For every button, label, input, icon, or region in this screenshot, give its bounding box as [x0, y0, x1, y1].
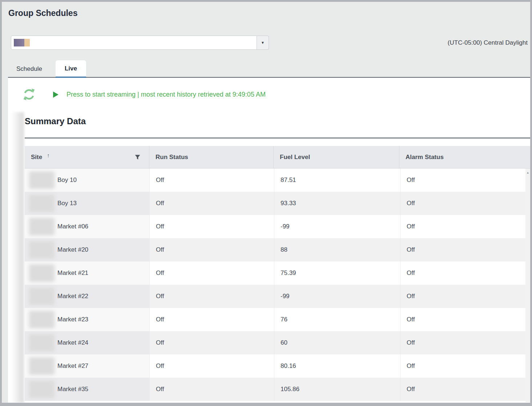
column-label: Fuel Level — [280, 154, 310, 161]
heading-rule — [25, 138, 530, 138]
app-window: Group Schedules ▼ (UTC-05:00) Central Da… — [0, 0, 532, 406]
site-name: Market #35 — [57, 386, 88, 393]
redacted-site-prefix — [29, 218, 55, 235]
site-name: Market #24 — [57, 339, 88, 346]
tab-live[interactable]: Live — [56, 60, 86, 78]
table-row[interactable]: Market #20 Off 88 Off — [25, 238, 525, 261]
alarm-status-value: Off — [400, 169, 525, 192]
site-cell: Market #20 — [25, 238, 150, 261]
summary-table: Site ↑ Run Status Fuel Level — [25, 146, 530, 402]
stream-status-text: Press to start streaming | most recent h… — [66, 91, 266, 98]
redacted-site-prefix — [29, 311, 55, 328]
scroll-up-arrow-icon[interactable]: ▲ — [525, 171, 530, 174]
timezone-label: (UTC-05:00) Central Daylight — [448, 36, 528, 50]
column-label: Site — [31, 154, 42, 161]
table-row[interactable]: Boy 13 Off 93.33 Off — [25, 192, 525, 215]
redaction-block — [14, 39, 24, 46]
tab-schedule[interactable]: Schedule — [9, 61, 49, 77]
summary-data-heading: Summary Data — [25, 116, 86, 126]
column-header-alarm-status[interactable]: Alarm Status — [399, 146, 524, 168]
column-label: Alarm Status — [406, 154, 444, 161]
column-header-site[interactable]: Site ↑ — [25, 146, 149, 168]
table-row[interactable]: Market #22 Off -99 Off — [25, 285, 525, 308]
table-row[interactable]: Market #35 Off 105.86 Off — [25, 378, 525, 401]
run-status-value: Off — [150, 308, 274, 331]
site-cell: Market #22 — [25, 285, 150, 308]
site-cell: Boy 10 — [25, 169, 150, 192]
site-cell: Market #24 — [25, 331, 150, 354]
alarm-status-value: Off — [400, 331, 525, 354]
site-cell: Market #06 — [25, 215, 150, 238]
redacted-site-prefix — [29, 171, 55, 189]
run-status-value: Off — [150, 331, 274, 354]
site-name: Boy 10 — [57, 176, 77, 184]
fuel-level-value: -99 — [274, 215, 400, 238]
alarm-status-value: Off — [400, 238, 525, 261]
site-cell: Market #35 — [25, 378, 150, 401]
fuel-level-value: 80.16 — [274, 354, 400, 378]
site-name: Boy 13 — [57, 200, 77, 207]
redaction-smudge — [11, 112, 24, 403]
alarm-status-value: Off — [400, 261, 525, 285]
stream-controls: Press to start streaming | most recent h… — [22, 84, 266, 105]
site-name: Market #06 — [57, 223, 88, 230]
filter-funnel-icon[interactable] — [135, 155, 140, 160]
alarm-status-value: Off — [400, 354, 525, 378]
run-status-value: Off — [150, 285, 274, 308]
fuel-level-value: 105.86 — [274, 378, 400, 401]
live-tab-panel: Press to start streaming | most recent h… — [8, 78, 530, 403]
fuel-level-value: 93.33 — [274, 192, 400, 215]
table-row[interactable]: Market #06 Off -99 Off — [25, 215, 525, 238]
alarm-status-value: Off — [400, 285, 525, 308]
redacted-selected-value — [14, 39, 30, 46]
play-button[interactable] — [53, 91, 59, 98]
redacted-site-prefix — [29, 357, 55, 375]
table-body: Boy 10 Off 87.51 Off Boy 13 Off 93.33 Of… — [25, 169, 530, 402]
fuel-level-value: 60 — [274, 331, 400, 354]
run-status-value: Off — [150, 238, 274, 261]
table-row[interactable]: Boy 10 Off 87.51 Off — [25, 169, 525, 192]
site-cell: Market #27 — [25, 354, 150, 378]
run-status-value: Off — [150, 378, 274, 401]
header-scrollbar-spacer — [524, 146, 530, 168]
redacted-site-prefix — [29, 195, 55, 212]
site-name: Market #22 — [57, 293, 88, 300]
fuel-level-value: 88 — [274, 238, 400, 261]
page-title: Group Schedules — [8, 8, 77, 18]
redacted-site-prefix — [29, 241, 55, 259]
run-status-value: Off — [150, 215, 274, 238]
column-header-run-status[interactable]: Run Status — [149, 146, 274, 168]
table-header: Site ↑ Run Status Fuel Level — [25, 146, 530, 169]
fuel-level-value: 76 — [274, 308, 400, 331]
fuel-level-value: 87.51 — [274, 169, 400, 192]
vertical-scrollbar[interactable]: ▲ — [525, 169, 530, 402]
table-row[interactable]: Market #27 Off 80.16 Off — [25, 354, 525, 378]
alarm-status-value: Off — [400, 378, 525, 401]
site-name: Market #23 — [57, 316, 88, 323]
run-status-value: Off — [150, 261, 274, 285]
alarm-status-value: Off — [400, 192, 525, 215]
site-cell: Boy 13 — [25, 192, 150, 215]
run-status-value: Off — [150, 169, 274, 192]
chevron-down-icon[interactable]: ▼ — [257, 36, 269, 50]
site-cell: Market #21 — [25, 261, 150, 285]
run-status-value: Off — [150, 354, 274, 378]
alarm-status-value: Off — [400, 215, 525, 238]
table-row[interactable]: Market #21 Off 75.39 Off — [25, 261, 525, 285]
redacted-site-prefix — [29, 288, 55, 305]
redaction-block — [24, 39, 30, 46]
table-rows-container: Boy 10 Off 87.51 Off Boy 13 Off 93.33 Of… — [25, 169, 525, 401]
fuel-level-value: 75.39 — [274, 261, 400, 285]
redacted-site-prefix — [29, 334, 55, 352]
table-row[interactable]: Market #23 Off 76 Off — [25, 308, 525, 331]
tab-bar-divider — [8, 77, 530, 78]
site-name: Market #21 — [57, 269, 88, 277]
table-row[interactable]: Market #24 Off 60 Off — [25, 331, 525, 354]
site-name: Market #27 — [57, 362, 88, 370]
refresh-icon[interactable] — [22, 87, 36, 102]
sort-ascending-icon: ↑ — [47, 152, 50, 158]
site-cell: Market #23 — [25, 308, 150, 331]
column-label: Run Status — [156, 154, 188, 161]
group-select-dropdown[interactable]: ▼ — [11, 36, 269, 50]
column-header-fuel-level[interactable]: Fuel Level — [274, 146, 399, 168]
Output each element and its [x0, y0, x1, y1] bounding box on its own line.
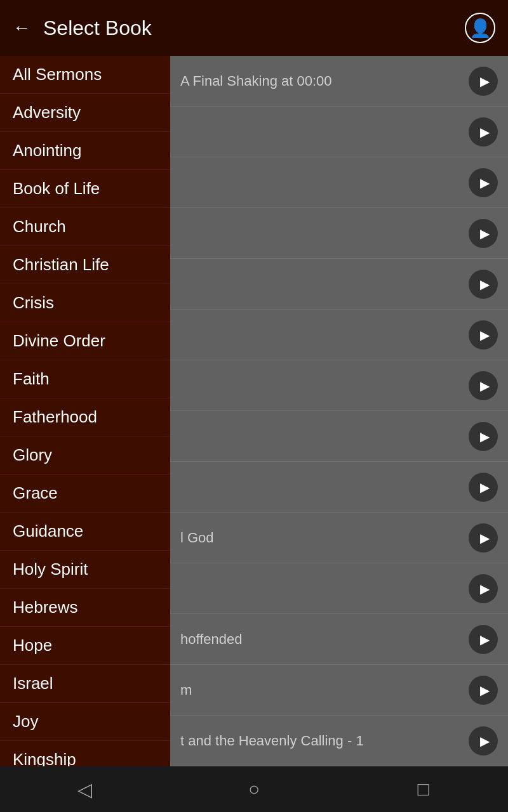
play-icon: ▶	[480, 581, 490, 596]
play-button[interactable]: ▶	[469, 676, 498, 705]
sidebar-item-label: Glory	[13, 445, 52, 465]
sidebar-item-faith[interactable]: Faith	[0, 360, 170, 398]
sidebar-item-label: Faith	[13, 369, 50, 389]
account-icon[interactable]: 👤	[465, 13, 495, 43]
play-icon: ▶	[480, 530, 490, 546]
play-button[interactable]: ▶	[469, 523, 498, 553]
bottom-nav: ◁ ○ □	[0, 766, 508, 812]
sidebar-item-label: Divine Order	[13, 331, 105, 351]
sidebar-item-kingship[interactable]: Kingship	[0, 741, 170, 766]
play-icon: ▶	[480, 74, 490, 89]
sidebar-item-label: Fatherhood	[13, 407, 97, 427]
sidebar-item-label: Crisis	[13, 293, 54, 313]
nav-recent-button[interactable]: □	[404, 770, 443, 808]
sidebar-item-guidance[interactable]: Guidance	[0, 513, 170, 551]
sidebar-item-hope[interactable]: Hope	[0, 627, 170, 665]
play-icon: ▶	[480, 683, 490, 698]
sermon-title: A Final Shaking at 00:00	[180, 73, 469, 89]
play-icon: ▶	[480, 226, 490, 241]
sermon-row: hoffended▶	[170, 614, 508, 665]
play-icon: ▶	[480, 124, 490, 140]
page-title: Select Book	[43, 16, 465, 40]
play-button[interactable]: ▶	[469, 574, 498, 603]
sermon-row: ▶	[170, 563, 508, 614]
play-button[interactable]: ▶	[469, 67, 498, 96]
sidebar-item-grace[interactable]: Grace	[0, 475, 170, 513]
play-button[interactable]: ▶	[469, 726, 498, 756]
sidebar-item-label: Hope	[13, 636, 52, 655]
sermon-title: hoffended	[180, 631, 469, 648]
sermon-row: ▶	[170, 107, 508, 157]
sidebar-item-adversity[interactable]: Adversity	[0, 94, 170, 132]
nav-home-button[interactable]: ○	[235, 770, 273, 808]
sermon-list: A Final Shaking at 00:00▶▶▶▶▶▶▶▶▶l God▶▶…	[170, 56, 508, 766]
play-button[interactable]: ▶	[469, 270, 498, 299]
play-icon: ▶	[480, 429, 490, 444]
sermon-row: t and the Heavenly Calling - 1▶	[170, 716, 508, 766]
sidebar-item-israel[interactable]: Israel	[0, 665, 170, 703]
play-icon: ▶	[480, 277, 490, 292]
sidebar-item-joy[interactable]: Joy	[0, 703, 170, 741]
play-icon: ▶	[480, 327, 490, 343]
back-icon[interactable]: ←	[13, 18, 30, 38]
play-icon: ▶	[480, 175, 490, 190]
play-button[interactable]: ▶	[469, 320, 498, 350]
sidebar-item-book-of-life[interactable]: Book of Life	[0, 170, 170, 208]
sermon-row: m▶	[170, 665, 508, 716]
sermon-title: m	[180, 682, 469, 698]
sermon-row: A Final Shaking at 00:00▶	[170, 56, 508, 107]
main-layout: All SermonsAdversityAnointingBook of Lif…	[0, 56, 508, 766]
sermon-row: ▶	[170, 411, 508, 462]
sidebar: All SermonsAdversityAnointingBook of Lif…	[0, 56, 170, 766]
sidebar-item-divine-order[interactable]: Divine Order	[0, 322, 170, 360]
play-icon: ▶	[480, 632, 490, 647]
sermon-title: l God	[180, 530, 469, 546]
play-icon: ▶	[480, 733, 490, 749]
sidebar-item-label: Church	[13, 217, 66, 237]
sermon-row: ▶	[170, 157, 508, 208]
play-icon: ▶	[480, 378, 490, 393]
play-button[interactable]: ▶	[469, 168, 498, 197]
sidebar-item-label: Hebrews	[13, 598, 78, 617]
sidebar-item-all-sermons[interactable]: All Sermons	[0, 56, 170, 94]
sidebar-item-label: Book of Life	[13, 179, 100, 199]
sidebar-item-label: Holy Spirit	[13, 560, 88, 579]
play-button[interactable]: ▶	[469, 422, 498, 451]
sermon-row: ▶	[170, 310, 508, 360]
sermon-title: t and the Heavenly Calling - 1	[180, 733, 469, 749]
sidebar-item-label: Anointing	[13, 141, 81, 160]
sidebar-item-hebrews[interactable]: Hebrews	[0, 589, 170, 627]
sermon-row: ▶	[170, 259, 508, 310]
sidebar-item-fatherhood[interactable]: Fatherhood	[0, 398, 170, 436]
sidebar-item-label: Joy	[13, 712, 38, 731]
sermon-row: l God▶	[170, 513, 508, 563]
play-icon: ▶	[480, 480, 490, 495]
play-button[interactable]: ▶	[469, 473, 498, 502]
sidebar-item-label: Grace	[13, 483, 58, 503]
sidebar-item-holy-spirit[interactable]: Holy Spirit	[0, 551, 170, 589]
play-button[interactable]: ▶	[469, 219, 498, 248]
sermon-row: ▶	[170, 360, 508, 411]
sidebar-item-label: All Sermons	[13, 65, 102, 84]
sidebar-item-anointing[interactable]: Anointing	[0, 132, 170, 170]
top-bar: ← Select Book 👤	[0, 0, 508, 56]
sidebar-item-label: Israel	[13, 674, 53, 693]
sidebar-item-crisis[interactable]: Crisis	[0, 284, 170, 322]
nav-back-button[interactable]: ◁	[65, 770, 104, 808]
sidebar-item-label: Adversity	[13, 103, 81, 122]
sidebar-item-glory[interactable]: Glory	[0, 436, 170, 475]
sidebar-item-church[interactable]: Church	[0, 208, 170, 246]
play-button[interactable]: ▶	[469, 625, 498, 654]
play-button[interactable]: ▶	[469, 117, 498, 147]
sermon-row: ▶	[170, 462, 508, 513]
sidebar-item-label: Kingship	[13, 750, 76, 766]
sermon-row: ▶	[170, 208, 508, 259]
sidebar-item-label: Guidance	[13, 521, 83, 541]
play-button[interactable]: ▶	[469, 371, 498, 400]
sidebar-item-christian-life[interactable]: Christian Life	[0, 246, 170, 284]
sidebar-item-label: Christian Life	[13, 255, 109, 275]
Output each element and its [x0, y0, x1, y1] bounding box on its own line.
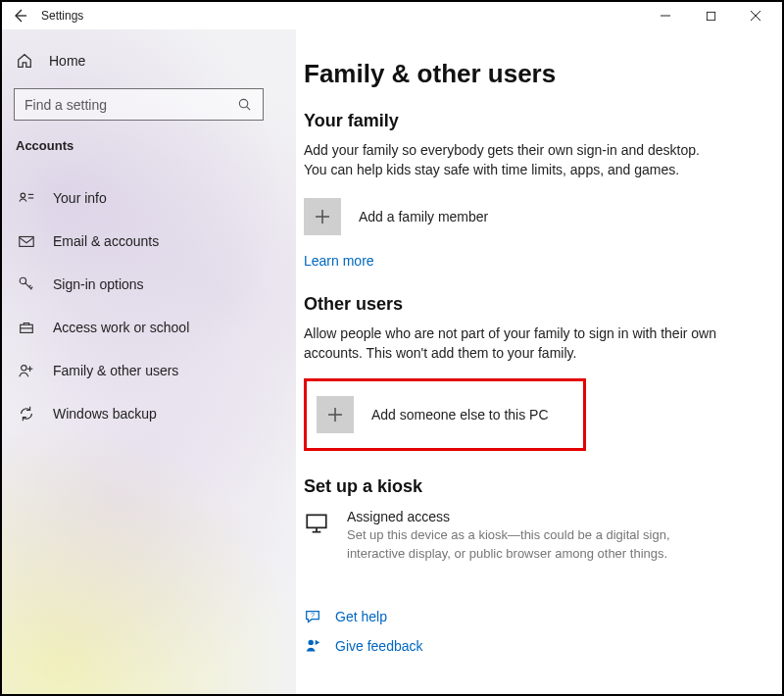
- main-panel: Family & other users Your family Add you…: [296, 29, 782, 694]
- family-header: Your family: [304, 111, 753, 131]
- svg-rect-1: [707, 12, 714, 20]
- add-other-user-label: Add someone else to this PC: [371, 407, 549, 423]
- plus-icon: [304, 198, 341, 235]
- chat-help-icon: ?: [304, 608, 321, 625]
- page-title: Family & other users: [304, 59, 753, 89]
- home-label: Home: [49, 53, 85, 69]
- back-icon[interactable]: [12, 8, 27, 24]
- feedback-icon: [304, 637, 321, 655]
- minimize-button[interactable]: [643, 3, 688, 28]
- sidebar-item-label: Email & accounts: [53, 233, 159, 249]
- svg-point-10: [20, 277, 25, 283]
- sidebar-item-signin[interactable]: Sign-in options: [2, 263, 296, 306]
- highlight-annotation: Add someone else to this PC: [304, 378, 586, 451]
- content-area: Home Accounts Your info: [2, 29, 782, 694]
- home-button[interactable]: Home: [2, 41, 296, 80]
- kiosk-description: Set up this device as a kiosk—this could…: [347, 526, 719, 562]
- svg-text:?: ?: [311, 611, 315, 620]
- other-users-description: Allow people who are not part of your fa…: [304, 324, 725, 363]
- close-button[interactable]: [733, 3, 778, 28]
- window-controls: [643, 3, 778, 28]
- person-add-icon: [18, 362, 35, 379]
- search-input[interactable]: [24, 97, 237, 113]
- svg-point-24: [309, 639, 314, 644]
- sidebar-item-email[interactable]: Email & accounts: [2, 220, 296, 263]
- sidebar-item-label: Windows backup: [53, 406, 157, 422]
- other-users-header: Other users: [304, 294, 753, 315]
- titlebar: Settings: [2, 2, 782, 29]
- titlebar-left: Settings: [12, 8, 83, 24]
- mail-icon: [18, 232, 35, 250]
- search-icon: [237, 97, 253, 113]
- assigned-access-button[interactable]: Assigned access Set up this device as a …: [304, 509, 753, 562]
- kiosk-title: Assigned access: [347, 509, 719, 524]
- key-icon: [18, 275, 35, 293]
- sidebar-item-label: Access work or school: [53, 320, 189, 335]
- svg-rect-9: [20, 237, 33, 247]
- add-other-user-button[interactable]: Add someone else to this PC: [317, 393, 573, 436]
- add-family-label: Add a family member: [359, 209, 488, 224]
- sidebar-item-work-school[interactable]: Access work or school: [2, 306, 296, 349]
- sidebar-item-label: Sign-in options: [53, 276, 144, 292]
- family-description: Add your family so everybody gets their …: [304, 141, 725, 179]
- sidebar-item-backup[interactable]: Windows backup: [2, 392, 296, 435]
- sidebar-section-title: Accounts: [2, 134, 296, 163]
- person-card-icon: [18, 189, 35, 207]
- plus-icon: [317, 396, 354, 433]
- search-container: [2, 80, 296, 134]
- give-feedback-label: Give feedback: [335, 638, 423, 654]
- sidebar-item-family[interactable]: Family & other users: [2, 349, 296, 392]
- sync-icon: [18, 405, 35, 423]
- add-family-member-button[interactable]: Add a family member: [304, 195, 753, 238]
- briefcase-icon: [18, 319, 35, 336]
- maximize-button[interactable]: [688, 3, 733, 28]
- learn-more-link[interactable]: Learn more: [304, 253, 374, 269]
- kiosk-header: Set up a kiosk: [304, 476, 753, 497]
- svg-point-4: [239, 99, 247, 107]
- svg-point-13: [22, 366, 26, 371]
- sidebar-nav: Your info Email & accounts Sign-in optio…: [2, 176, 296, 435]
- sidebar-item-label: Your info: [53, 190, 107, 206]
- svg-point-6: [21, 193, 25, 198]
- sidebar-item-label: Family & other users: [53, 363, 178, 378]
- sidebar: Home Accounts Your info: [2, 29, 296, 694]
- window-frame: Settings Home: [0, 0, 784, 696]
- svg-rect-20: [307, 516, 326, 528]
- get-help-label: Get help: [335, 609, 387, 624]
- monitor-icon: [304, 511, 329, 536]
- window-title: Settings: [41, 9, 83, 23]
- get-help-link[interactable]: ? Get help: [304, 602, 753, 631]
- give-feedback-link[interactable]: Give feedback: [304, 631, 753, 661]
- kiosk-text: Assigned access Set up this device as a …: [347, 509, 719, 562]
- sidebar-item-your-info[interactable]: Your info: [2, 176, 296, 220]
- home-icon: [16, 52, 33, 70]
- svg-line-5: [247, 106, 250, 109]
- search-box[interactable]: [14, 88, 264, 121]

──────

## How to complete this task
Check each line of the material above for "Hope" and say how many lines contain it, giving the number alone.

## Answer to the problem
2